Should the government regulate BIG tobacco

British American Tobacco Germany - Regulation

We advocate regulation that is based on solid evidence and thorough research, respecting legal rights and livelihoods, and achieving intended policy goals while avoiding unintended consequences.

Together with industry, governments and health authorities should play a key role in unlocking the potential of potentially reduced risk products (PRRPs) for risk reduction purposes. For these products to be a success in reducing risk, they must be flanked by an effective regulatory and legal framework that enables responsible growth and encourages informed consumer choices. This must then be supplemented by responsible industry practice.

We want to contribute to the discussion and offer information, ideas and practical measures to assist regulators on key industry issues.

PRRPs can only develop their potential to reduce the risk of tobacco consumption if the right regulatory framework is in place. As science continues to demonstrate the more presumable benefits of PRRPs as an alternative to smoking, we are seeing changes in legislation and regulation in various markets around the world.

For this reason, we are already working with governments and regulators, in particular on issues such as the regulation of PRRPs, to ensure that an appropriate framework protects consumers on the one hand and guarantees appropriate marketing freedoms on the other.

The UK is an example of what can be done with regulators and health authorities. Thanks to influential publications by Public Health England and the Royal College of Physicians on the potential to reduce the risk of e-cigarettes, the UK government has adopted a balanced regulatory regime that discourages young people from consuming and encourages adult smokers to switch to potentially risk-reduced products .

The governments of New Zealand and Canada have a similar approach: In both countries, ministries of health recommend smokers to switch to e-cigarettes.

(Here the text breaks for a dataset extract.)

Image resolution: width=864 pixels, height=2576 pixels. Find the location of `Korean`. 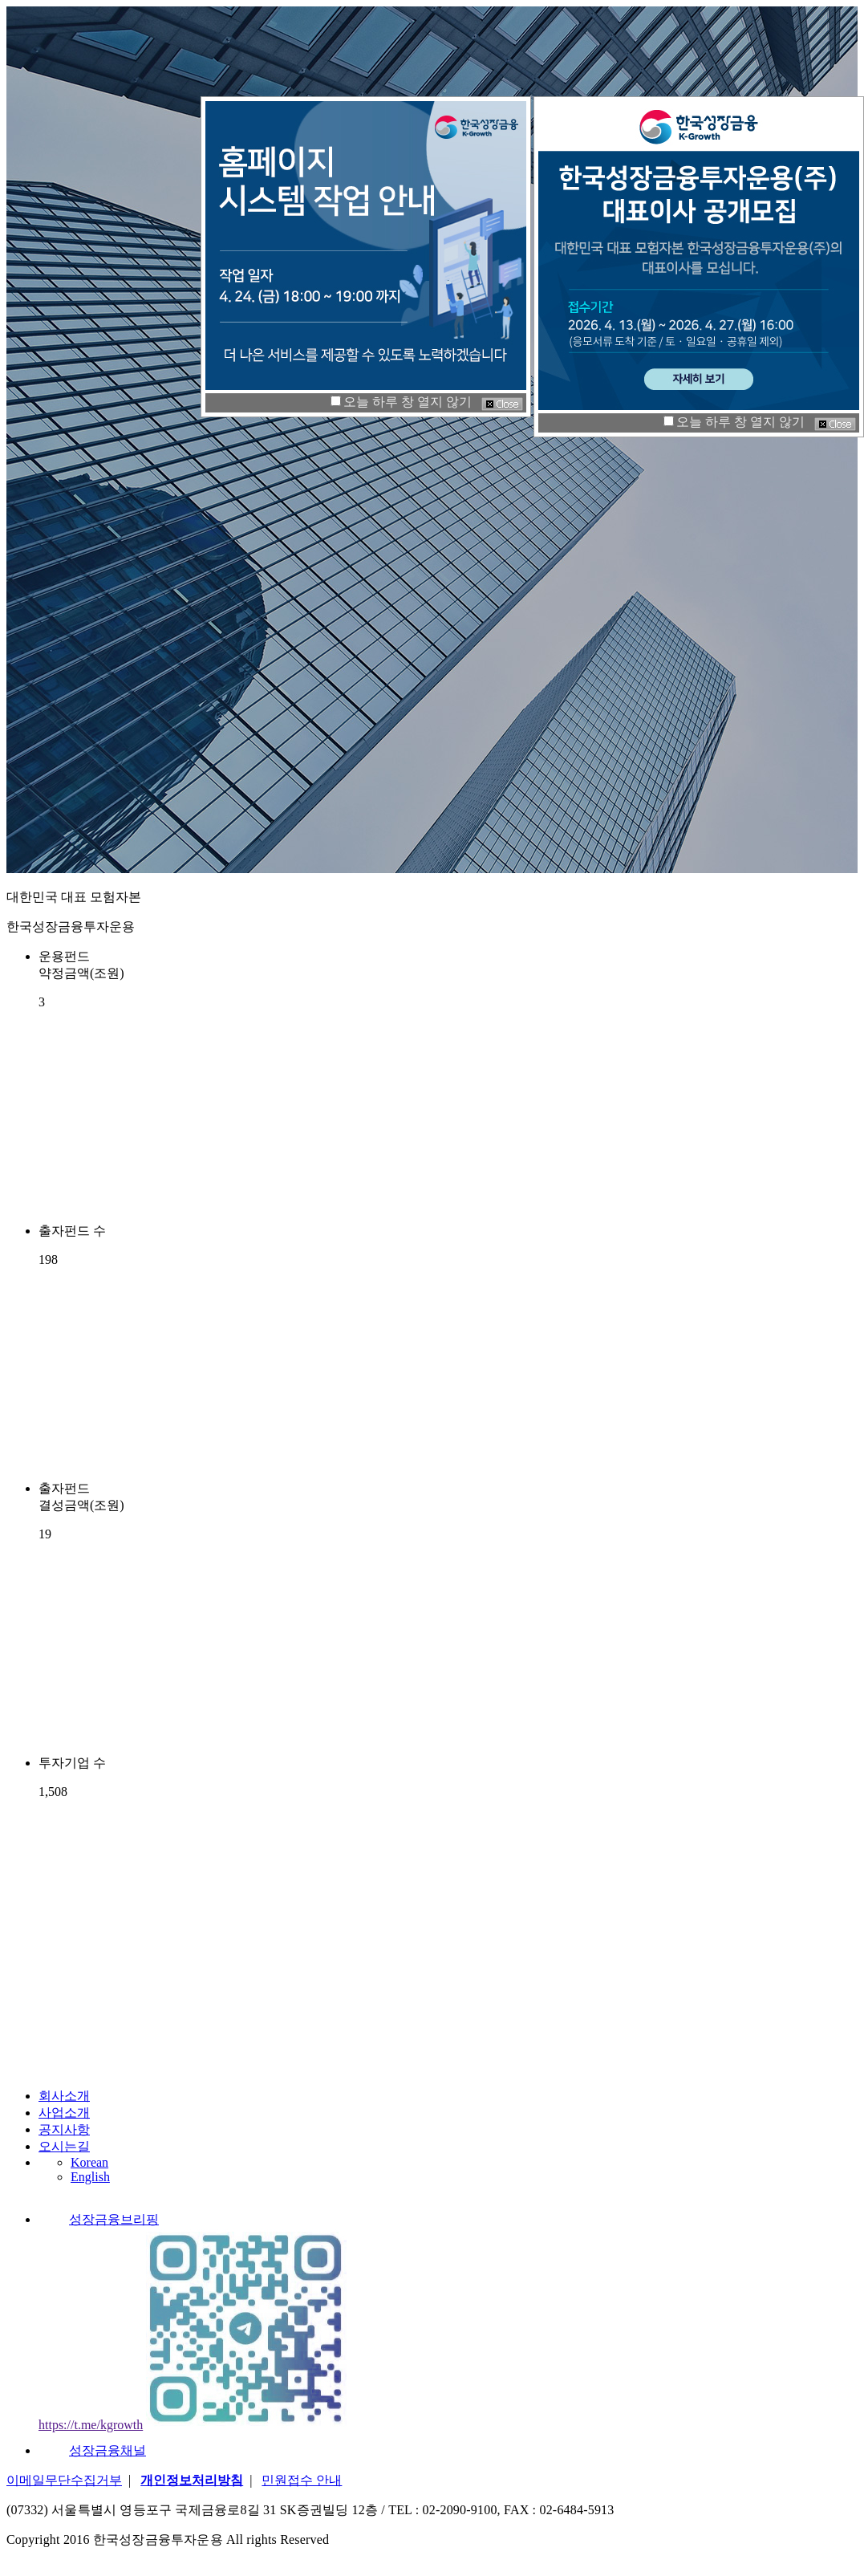

Korean is located at coordinates (89, 2162). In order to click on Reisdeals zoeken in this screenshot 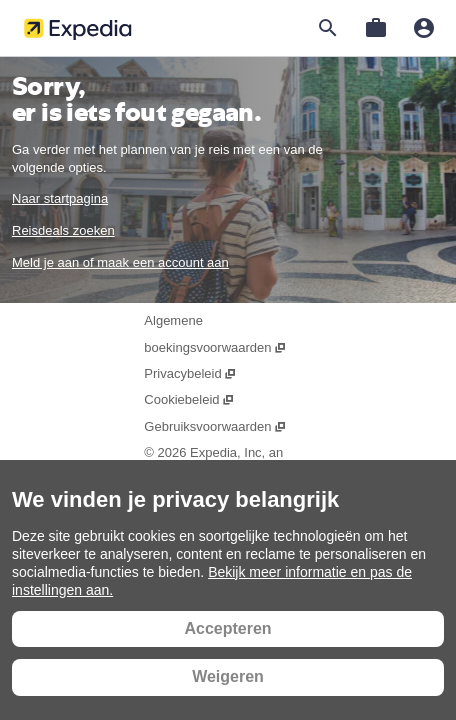, I will do `click(63, 230)`.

The BAT Group also contributes to the development of international standards, such as the ISO standard for vapor products and the CEN guidelines for aerosol measurement in vapor products, both of which were published in 2018.

At the same time, we point out unexpected dimensions of regulation: some regulatory measures can also lead to undesirable consequences. For example, sudden and massive increases in excise taxes can lead to price differences between neighboring countries and therefore to an increase in cross-border smuggling.

The group has long supported the Organization for Economic Cooperation and Development (OECD) principles for transparency and integrity in lobbying. Our Principles for Engagement provide clear guidelines for representing our interests vis-à-vis regulators, politicians and other third parties.

We are transparent about our views; we accept some new proposals but reject others. If we do not agree with a proposed regulatory measure, we endeavor to proceed in a constructive manner and submit alternatives with which the goals desired by the state can still be achieved.